October 24, 2003

Joy of Cooking, Irma S. Rombauer, Marion Rombauer Becker

...at least one young cook... called a home economist at the local utility company and complained that her grocer was unable to supply her with potato jackets!

(From the recipe for "Baked Potatoes".)

"Newlywed Cooking" used to be a standard joke genre. I never have heard why the sweet bride hadn't learned these things before she left home, esp. as cooking required many hands before chopping machines. But what really puzzles me about this quote is - why was the home economist employed by the utility company?

The extension services still do useful New Deal things, e.g. check whether your pressure-cooker is likely to blow up, and I could see a home economist being employed there, possibly covering a toxics hotline as well. Were public utilities conflated with extension services? Did the newfangled electric utilities hire home economists to provide user support for baffling new appliances? Susan Strasser might say; or Mechanization Takes Control.

ISBN: 0-672-51831-7

So wrote clew in Cookery. | TrackBack
And thus wrote others:

Is this quote from one of the early (maybe even the first) edition? I really want a copy of the very first edition of the Joy of Cooking. I have a geeky fascination with old cookbooks: they offer such tantalizing hints into the domestic/social history of the times.

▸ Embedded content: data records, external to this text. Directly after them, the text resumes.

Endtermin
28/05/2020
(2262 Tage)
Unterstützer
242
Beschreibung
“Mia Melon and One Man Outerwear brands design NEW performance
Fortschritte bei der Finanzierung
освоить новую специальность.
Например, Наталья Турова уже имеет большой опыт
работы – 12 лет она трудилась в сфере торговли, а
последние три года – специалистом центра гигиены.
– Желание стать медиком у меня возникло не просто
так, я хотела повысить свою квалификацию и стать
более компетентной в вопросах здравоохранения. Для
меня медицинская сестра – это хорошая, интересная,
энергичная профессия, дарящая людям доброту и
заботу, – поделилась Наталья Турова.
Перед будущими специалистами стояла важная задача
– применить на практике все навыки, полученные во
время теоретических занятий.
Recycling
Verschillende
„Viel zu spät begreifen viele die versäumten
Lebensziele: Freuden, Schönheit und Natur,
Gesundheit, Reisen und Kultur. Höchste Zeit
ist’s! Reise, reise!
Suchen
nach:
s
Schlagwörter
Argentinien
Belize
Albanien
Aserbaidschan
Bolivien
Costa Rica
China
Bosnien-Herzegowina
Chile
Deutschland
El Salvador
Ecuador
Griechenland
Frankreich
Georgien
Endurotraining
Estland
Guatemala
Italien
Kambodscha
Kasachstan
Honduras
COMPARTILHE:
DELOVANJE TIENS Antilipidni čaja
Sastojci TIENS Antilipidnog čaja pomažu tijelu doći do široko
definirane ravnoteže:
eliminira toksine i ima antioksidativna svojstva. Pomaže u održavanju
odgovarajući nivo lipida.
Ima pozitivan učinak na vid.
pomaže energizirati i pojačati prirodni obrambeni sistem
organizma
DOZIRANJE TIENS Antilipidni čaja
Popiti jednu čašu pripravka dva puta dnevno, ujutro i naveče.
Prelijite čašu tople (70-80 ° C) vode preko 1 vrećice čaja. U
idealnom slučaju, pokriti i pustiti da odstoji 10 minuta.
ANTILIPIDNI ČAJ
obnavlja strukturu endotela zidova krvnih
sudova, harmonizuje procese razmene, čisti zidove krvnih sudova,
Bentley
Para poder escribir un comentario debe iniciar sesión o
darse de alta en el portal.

yclept: Invisible Adjunct at October 28, 2003 06:12 PM

The copyrights listed for the copy I have run from 1931 through 1975.

My grandmother once went to a home economist's class on how to use the newfangled fitted bottom sheets, and I think that was post-WWII.

Beeton's Household Management went through Distributed Proofreading a while ago, but may still be being postprocessed; it was set with a wild miscellany of fonts and indentations and subheadings, very troubling to turn into plain text. It has, of course, an equal miscellany of practical and social and culinary advice - how many servants of what kinds and at what pay you should have, at any of a range of incomes, and who goes in and out when at formal dinners, etc.